I really like what Diaz has done with this novel. The way it spans time and space without sacrificing perspective—in the sense that frequently when the narrator takes us to a different moment in time in the narrative, he places us directly in it more so than keeping us in the frame of a “present” looking back on a “past”—is skillfully done, and I enjoyed the sort of limbo feel it lent to the novel. I did not, however, enjoy the footnotes quite so much. While interesting and entertaining enough in their own right, I found them often too long—and therefore too distracting from the main body of the narrative—to function smoothly with the collective whole. I liked the idea of using footnotes in general, as additions and side notes to the text, and the feel they gave of a person looking back on his own narration and amending and reflecting upon it.
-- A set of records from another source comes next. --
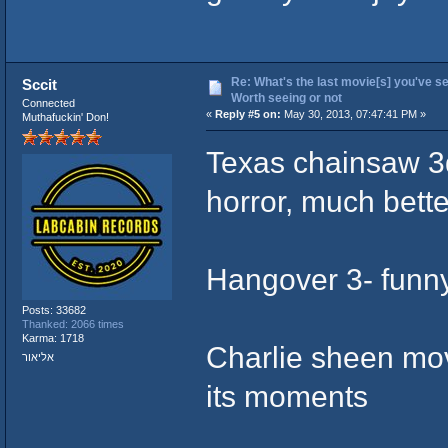
Re: What's the last movie[s] you've se
Sccit
Worth seeing or not
Connected
«
Reply #5 on:
May 30, 2013, 07:47:41 PM »
Muthafuckin' Don!
Texas chainsaw 3d
horror, much bett
Hangover 3- funny 
Posts: 33682
Thanked: 2066 times
Karma: 1718
Charlie sheen movi
אליאור
its moments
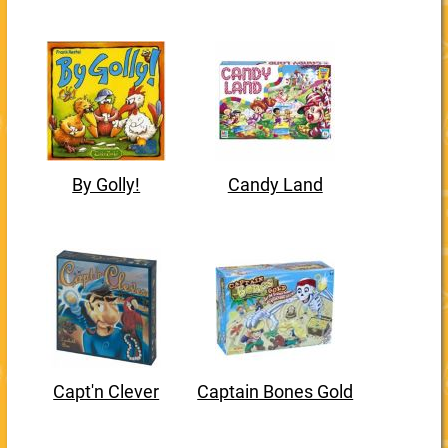
By Golly!
Candy Land
Capt'n Clever
Captain Bones Gold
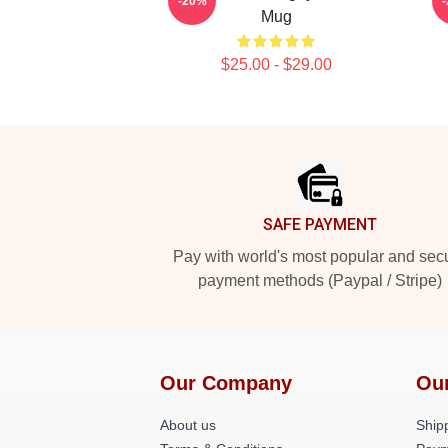
-20%
Mug
$25.00 - $29.00
Footer
SAFE PAYMENT
Pay with world's most popular and sec
payment methods (Paypal / Stripe)
Our Company
Ou
About us
Shipp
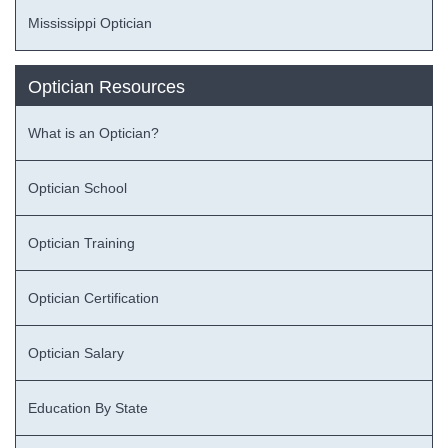
Mississippi Optician
Optician Resources
What is an Optician?
Optician School
Optician Training
Optician Certification
Optician Salary
Education By State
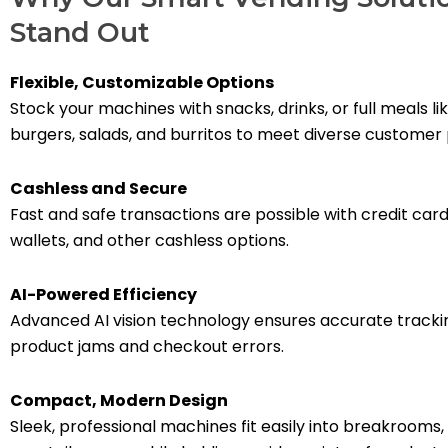
Stand Out
Flexible, Customizable Options
Stock your machines with snacks, drinks, or full meals l
burgers, salads, and burritos to meet diverse customer
Cashless and Secure
Fast and safe transactions are possible with credit card
wallets, and other cashless options.
AI-Powered Efficiency
Advanced AI vision technology ensures accurate tracki
product jams and checkout errors.
Compact, Modern Design
Sleek, professional machines fit easily into breakrooms,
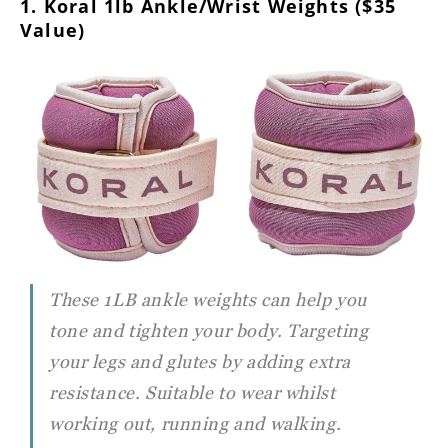
1. Koral 1lb Ankle/Wrist Weights ($35
Value)
These 1LB ankle weights can help you
tone and tighten your body. Targeting
your legs and glutes by adding extra
resistance. Suitable to wear whilst
working out, running and walking.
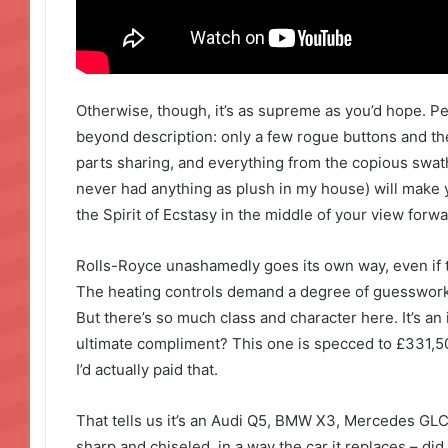
Otherwise, though, it’s as supreme as you’d hope. P
beyond description: only a few rogue buttons and t
parts sharing, and everything from the copious swathe
never had anything as plush in my house) will make y
the Spirit of Ecstasy in the middle of your view forwa
Rolls-Royce unashamedly goes its own way, even if t
The heating controls demand a degree of guesswork 
But there’s so much class and character here. It’s an 
ultimate compliment? This one is specced to £331,500,
I’d actually paid that.
That tells us it’s an Audi Q5, BMW X3, Mercedes GLC 
sharp and chiseled, in a way the car it replaces – did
It seems to follow the Socratic idea that “the unexamined life is not worth living” in the narrator’s returning to the work after first writing it, and also in that the work itself deals with revisiting past writings and past lives.
What I found, however, was that while the narrative purported to be focused mainly on Oscar—even the title of the novel makes him the star—I could not identify with him in many ways. I could understand him, yes—sure, it sucks to be a fat geek who can’t get any; yeah, I can see where this story is going—but I could not really identify with him. I could identify to some extent with Yunior, because he seemed the most real of all the characters. I suppose you could argue that this “realness” is in some ways inherent in his being the narrator. However, I most identified with Lola. I’m not sure if this is because I found her story the most convincing, or because I could relate to her relationships with the people around her more than I could to, say, Oscar’s. In any case, I did start wondering why Diaz would have chosen a character like Oscar to place at the center of his novel. What, really, was he trying to accomplish in Oscar?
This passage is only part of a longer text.